Massive improvement this week. The symbolism was quite on the nose, as it indeed could be in the original series, like neveragain reminded us, but they also approximated the creepiness and the uncanniness of the old show, something that they had failed to grasp last week.

McChesney Duntz

Apparently, at the end of this month, they'll be offering a black-and-white version of the new series, all the better to evoke the original. Kind of a neat idea - whether it actually works visually or winds up looking as awkward as movies shot for 2D retrofitted as 3D remains to be seen. But I approve of the notion.

St_Eddie

#42
Quote from: McChesney Duntz on May 18, 2019, 01:13:16 AM
Apparently, at the end of this month, they'll be offering a black-and-white version of the new series, all the better to evoke the original. Kind of a neat idea - whether it actually works visually or winds up looking as awkward as movies shot for 2D retrofitted as 3D remains to be seen. But I approve of the notion.

I can pretty much guarantee that it'll look like what it is; a gimmick.  Whilst one can desaturate the colour grade in post, one cannot undo the cinematography which was used during filming (at least not without resorting to prohibitively expensive and time consuming methods).  The show was lit for colour.  A true black & white picture requires its own discipline of cinematography to do it justice.  Whenever the colour is artificially drained from a picture (be it a film, a painting or a photograph), it usually ends up looking flat because shadow is utilised in the creation of black & white art, to give a sense of depth to the picture.

Ant Farm Keyboard

The Man Who Wasn't There and John Boorman's The General were shot on color film, but lit, as you say, for black and white copies. There are reasons for which they're almost never shown in colour (even if there are video masters, as requested by the production companies).

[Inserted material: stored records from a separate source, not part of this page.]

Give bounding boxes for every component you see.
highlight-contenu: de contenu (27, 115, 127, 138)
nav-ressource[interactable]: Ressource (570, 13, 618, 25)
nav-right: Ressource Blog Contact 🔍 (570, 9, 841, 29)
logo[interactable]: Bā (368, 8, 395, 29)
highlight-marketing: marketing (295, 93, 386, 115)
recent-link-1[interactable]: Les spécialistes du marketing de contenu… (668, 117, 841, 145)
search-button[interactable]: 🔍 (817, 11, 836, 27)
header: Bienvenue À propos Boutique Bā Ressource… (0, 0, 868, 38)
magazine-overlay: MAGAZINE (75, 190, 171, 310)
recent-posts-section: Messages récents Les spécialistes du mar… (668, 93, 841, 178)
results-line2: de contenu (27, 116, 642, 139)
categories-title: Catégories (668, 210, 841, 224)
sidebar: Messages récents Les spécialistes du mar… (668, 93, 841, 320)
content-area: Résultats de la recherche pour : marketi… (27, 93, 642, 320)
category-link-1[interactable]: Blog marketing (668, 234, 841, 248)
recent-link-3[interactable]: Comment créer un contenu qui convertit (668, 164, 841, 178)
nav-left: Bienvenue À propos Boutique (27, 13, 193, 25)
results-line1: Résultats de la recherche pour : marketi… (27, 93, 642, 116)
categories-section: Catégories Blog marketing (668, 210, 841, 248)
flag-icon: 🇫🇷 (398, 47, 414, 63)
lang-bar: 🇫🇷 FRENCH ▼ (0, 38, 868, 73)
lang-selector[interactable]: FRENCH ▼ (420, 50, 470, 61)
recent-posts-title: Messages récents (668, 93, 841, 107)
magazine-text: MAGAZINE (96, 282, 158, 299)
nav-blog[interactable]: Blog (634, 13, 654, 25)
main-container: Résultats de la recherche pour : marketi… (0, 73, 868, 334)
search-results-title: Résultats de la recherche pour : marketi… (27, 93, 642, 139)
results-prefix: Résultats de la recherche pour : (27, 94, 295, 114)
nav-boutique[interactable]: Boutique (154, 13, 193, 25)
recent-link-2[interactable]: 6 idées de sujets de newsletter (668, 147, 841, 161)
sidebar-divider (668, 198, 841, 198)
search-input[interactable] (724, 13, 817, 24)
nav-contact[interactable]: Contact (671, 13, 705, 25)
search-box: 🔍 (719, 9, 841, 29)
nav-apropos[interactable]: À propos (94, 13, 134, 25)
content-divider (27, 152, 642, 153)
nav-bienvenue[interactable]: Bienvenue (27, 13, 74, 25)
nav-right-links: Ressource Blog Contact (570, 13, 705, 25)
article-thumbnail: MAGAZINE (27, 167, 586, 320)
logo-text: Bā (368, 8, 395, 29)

One film that still works in B&W is the black and chrome edition of Mad Max: Fury Road. But there's a lot of contrast in the original shots, given the desert setting, and Miller himself had such a version in mind when he shot the film, except that the studio wasn't too keen on releasing it in black and white.

Rev+

Quite a sweet final episode there, although the story was extremely slight and what they were up to was a little too easy to guess - a stance can be so revealing.

It's been watchable but more miss than hit for me, this one, but the second series will supposedly be entirely new stories rather than ones that feel the need to refer to old episodes, however obliquely.  It's an anthology show, it's better to have it around than not have it around.